───── Exercise inputs
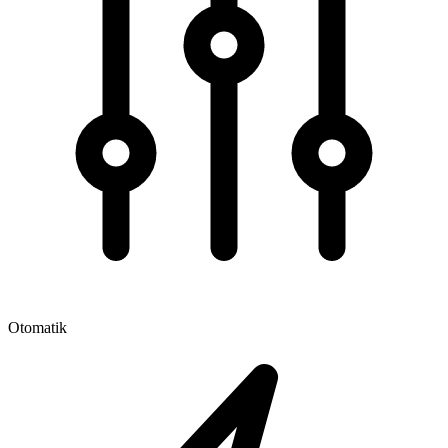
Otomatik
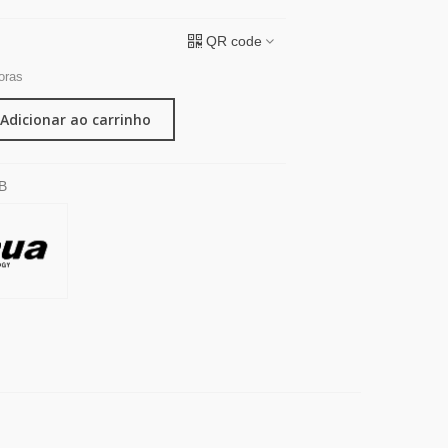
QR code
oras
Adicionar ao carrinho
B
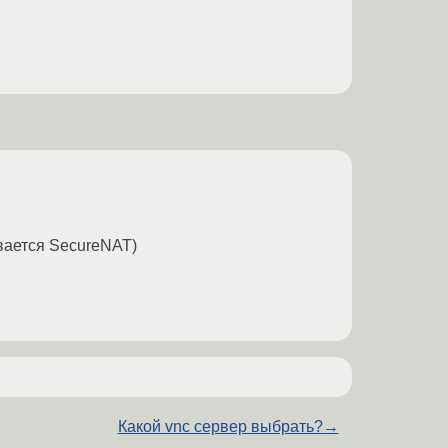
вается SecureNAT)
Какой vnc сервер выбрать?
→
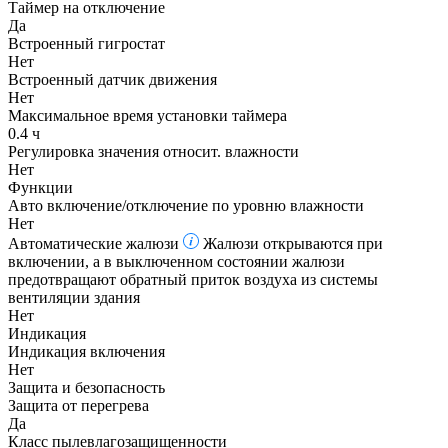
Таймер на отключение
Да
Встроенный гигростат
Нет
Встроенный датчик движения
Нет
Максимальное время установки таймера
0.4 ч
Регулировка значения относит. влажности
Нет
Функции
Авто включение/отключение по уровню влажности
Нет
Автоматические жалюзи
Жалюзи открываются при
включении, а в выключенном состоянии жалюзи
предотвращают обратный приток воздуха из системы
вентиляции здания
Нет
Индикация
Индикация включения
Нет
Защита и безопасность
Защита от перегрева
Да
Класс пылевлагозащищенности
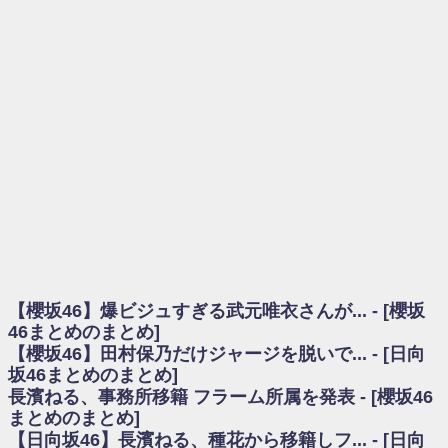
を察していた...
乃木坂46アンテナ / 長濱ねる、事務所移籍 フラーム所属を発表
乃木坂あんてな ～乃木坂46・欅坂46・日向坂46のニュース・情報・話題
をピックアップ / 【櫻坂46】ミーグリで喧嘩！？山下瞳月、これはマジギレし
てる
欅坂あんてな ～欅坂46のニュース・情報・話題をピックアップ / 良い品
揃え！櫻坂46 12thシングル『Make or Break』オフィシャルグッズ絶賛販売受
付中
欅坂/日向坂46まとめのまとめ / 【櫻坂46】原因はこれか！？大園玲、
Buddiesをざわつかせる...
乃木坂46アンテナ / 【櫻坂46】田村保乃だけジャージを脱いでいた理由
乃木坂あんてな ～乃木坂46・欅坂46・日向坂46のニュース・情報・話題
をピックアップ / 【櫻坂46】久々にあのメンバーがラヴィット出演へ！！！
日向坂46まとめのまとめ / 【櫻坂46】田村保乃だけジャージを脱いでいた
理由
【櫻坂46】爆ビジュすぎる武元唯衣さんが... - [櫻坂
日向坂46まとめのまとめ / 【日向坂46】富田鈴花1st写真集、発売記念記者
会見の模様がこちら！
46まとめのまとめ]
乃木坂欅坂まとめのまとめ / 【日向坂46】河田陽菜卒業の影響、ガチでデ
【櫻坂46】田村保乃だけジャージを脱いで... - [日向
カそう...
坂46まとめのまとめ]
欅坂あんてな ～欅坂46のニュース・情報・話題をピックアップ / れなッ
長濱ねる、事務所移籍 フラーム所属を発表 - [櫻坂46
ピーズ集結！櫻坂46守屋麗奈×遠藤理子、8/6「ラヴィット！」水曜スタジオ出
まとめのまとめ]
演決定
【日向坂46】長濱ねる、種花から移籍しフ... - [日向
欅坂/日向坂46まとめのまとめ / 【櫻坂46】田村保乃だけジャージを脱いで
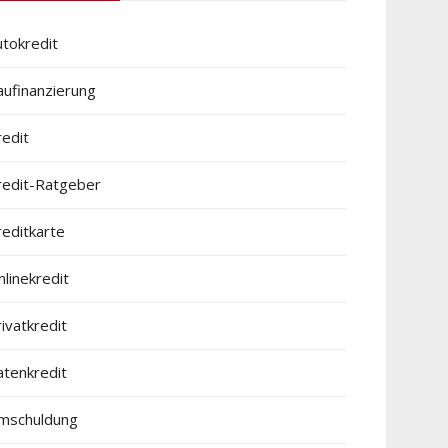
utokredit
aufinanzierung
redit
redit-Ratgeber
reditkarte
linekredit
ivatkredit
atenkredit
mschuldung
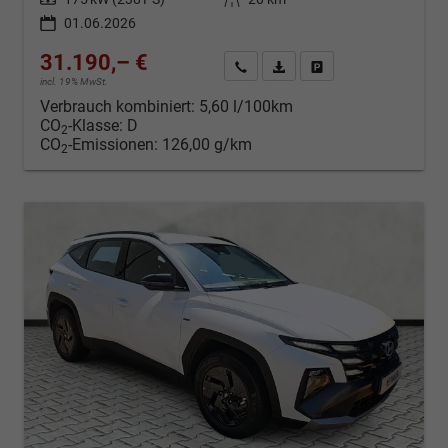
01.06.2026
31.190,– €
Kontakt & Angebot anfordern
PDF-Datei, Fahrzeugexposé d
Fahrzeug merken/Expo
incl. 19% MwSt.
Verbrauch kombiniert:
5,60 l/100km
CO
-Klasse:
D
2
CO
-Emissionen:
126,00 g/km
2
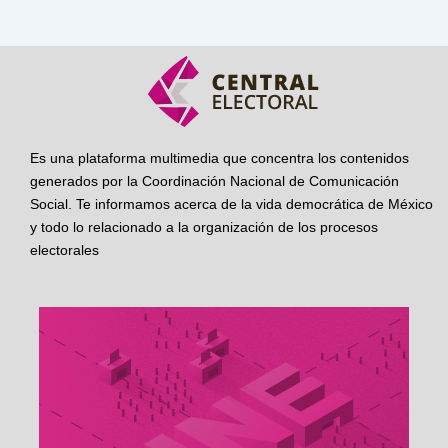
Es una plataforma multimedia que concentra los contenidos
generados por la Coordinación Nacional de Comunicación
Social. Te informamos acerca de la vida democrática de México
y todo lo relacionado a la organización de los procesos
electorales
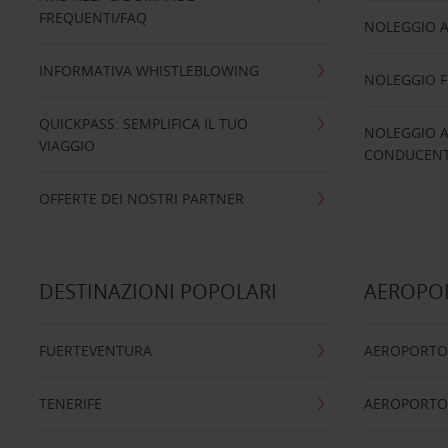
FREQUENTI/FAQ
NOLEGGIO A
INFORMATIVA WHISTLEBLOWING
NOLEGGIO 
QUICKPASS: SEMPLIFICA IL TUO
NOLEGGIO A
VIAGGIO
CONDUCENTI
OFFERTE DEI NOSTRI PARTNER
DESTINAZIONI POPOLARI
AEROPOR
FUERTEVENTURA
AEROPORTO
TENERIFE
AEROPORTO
──────────
About this task -
Could you find every line in the records above that has the string "話題をピックアップ" and copy it?

Exercise output -
欅坂あんてな ～欅坂46のニュース・情報・話題をピックアップ / 良い品
欅坂あんてな ～欅坂46のニュース・情報・話題をピックアップ / れなッ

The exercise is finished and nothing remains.